**Assigned task:**
Which lines run from the line with "подошли к нелегальной" through the line with "добыче золота" in the entries below? Print them exactly, both ends included, and nothing more.

**Available data:**
◇ ◇ ◇
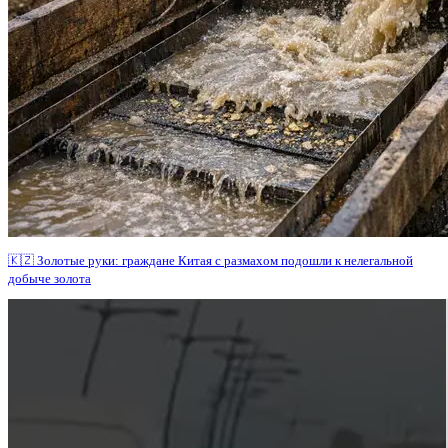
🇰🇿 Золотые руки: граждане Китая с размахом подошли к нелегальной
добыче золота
◇ ◇ ◇
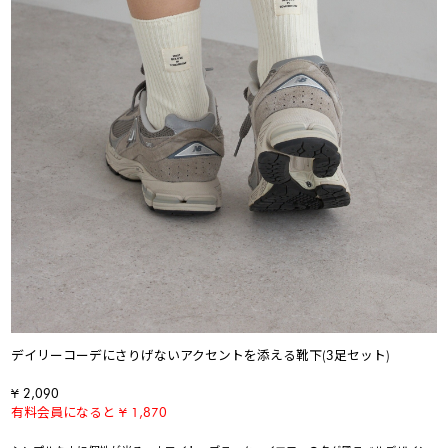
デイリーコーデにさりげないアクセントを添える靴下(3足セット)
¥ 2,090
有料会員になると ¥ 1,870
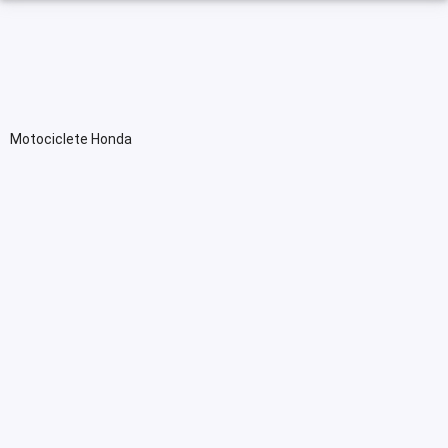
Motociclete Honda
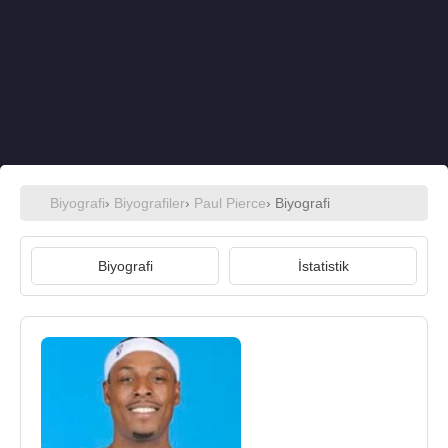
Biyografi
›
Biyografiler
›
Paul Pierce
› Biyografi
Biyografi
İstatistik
◇ ◇ ◇
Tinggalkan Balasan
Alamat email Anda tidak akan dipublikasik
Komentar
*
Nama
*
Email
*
◇ ◇ ◇
**Answer to the exercise:**
🇰🇿 Золотые руки: граждане Китая с размахом подошли к нелегальной
добыче золота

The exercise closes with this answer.